Mobile Network Data carries a lot of advantages in terms of huge sample size that is not possible from the traditional methods, says Madhu Meenakshi Karthikeyan – Managaing Director, Datacorp Traffic Pvt Ltd
India is home to 1.19 billion mobile phone subscribers. Every phone is constantly searching for a mobile cell tower and thereby generating events. These events are sent to the network to inform the location of the mobile phone not only when they are moving but also when stationary. So, the volume of event data that India generates is just enormous. Transport Planners heavily rely on traffic survey data and census data to make informed decisions in relation to policy and investments. Most of the times, this data is based on a small sample size, it is mostly the stated preference and very often will have a lead-time for data collection. On the other hand, Mobile Network Data has extremely large datasets that reveals the preference and has almost no lead-time for data collection.
How a mobile works?
Each mobile phone is connected to one or more cell towers or Base Station Transceivers (BSTs) in that region for transmiting/receiving signals over the radio interface. They have a specific bandwidth and the range varies depending upon the location.

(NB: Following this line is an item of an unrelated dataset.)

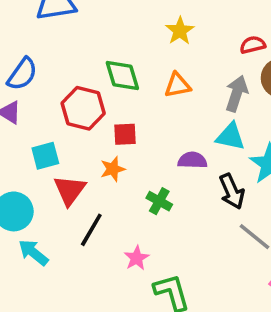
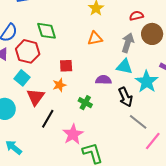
green diamond: (122, 76) -> (47, 31), moved
red hexagon: (83, 108) -> (28, 51), moved
cyan square: (45, 156) -> (22, 78), turned -35
cyan arrow: (33, 253) -> (14, 147), moved
pink star: (137, 258) -> (73, 134), size x1.5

These BSTs have a Local Area Code or LAC. A group of BSTs communicate with a Base Station Controller (BSC) and this also controls the communication between the BSTs and the Mobile Switching Centre (MSC), which is the heart of the network. The MSC sets up and maintains calls over the network. In the entire system, only the MSCs are connected to the Public Switched Telephone Network (PSTN).
Events are a log that is generated and stored every time a mobile phone communicates with the BST. The events can be either active or passive. The active events are generated when the phone is active on a call, send/receive text message, when the phone is turned on/off or when moved into a new LAC while on a call. Passive events are generated around every three hours while stationary/unused or when moved into a new LAC. The events are constantly generated either in the form of active or passive events and the location of the phone is recorded all the time.
The raw mobile network data is first anonymised to protect the privacy of the users and only the anonymised data in terms of movement is passed on to the next stage. There are also certain criteria for minimum user data in a particular area. If the number falls below the minimum level, the data may not be available considering the privacy.
Mobile Network data contains large volumes of datasets and wide ranges of algorithms are deployed to analyse the data. Mobile Network Data is able to provide insights into the trip purpose (home, work and other) and mode (road, train or air). Figure 1 is a representation of various trips made by an individual in 24 hours based on the events generated from the mobile.
It also represents the origin and destination as per figure 2.
From the contract information that the Network operator holds, it is also possible to understand the gender, demographics and affluence.
The data then goes through a process called expansion to ensure the observed trip data which gives a most representative picture of the whole population using a set of algorithms.
Not an alternative
Mobile Network Data has its own limitations and the users of the data must be aware, as the outputs are based on series of inferences from the algorithms and not everything is observed. MND doesn’t come with spatial accuracy and it becomes a challenging task to identify the actual route taken in a busy congested urban situation. MND struggles to split the mode of travel on roads whether the trip was made by car, taxi, bus, HGV, LGV etc. which is an important input in Transport Planning. The trip purpose generated from MND is not very detailed apart from home, work and other. The statistical reliability of algorithms should also be taken into consideration.
Mobile Network Data carries a lot of advantages in terms of huge sample size that is not possible from the traditional methods, it gives a clear picture of the revealed preference, it is collected passively and it has no lead-time for data collection. However, it lacks in identifying the mode of travel, spatial accuracy, trip purpose and the reliability of the expansion process. MND in the current format may not be an alternative for the traditional data collection methods but this is definitely a better alternate data source like other emerging data sources like ANPR, Bluetooth, WiFi, Video Analytics and Machine Learning. Mobile Network Data together with the traditional methods will aid Transport Planners to make informed decisions with their policies and projects.
DataCorp Traffic understands the strengths and limitations of all data sources and use a wide range of Data collection methods like Video Surveys, Automatic Traffic Counters and Classifiers (ATCC) Surveys, Bluetooth, WiFi, ANPR, Video Analytics/ML and Mobile Network Data.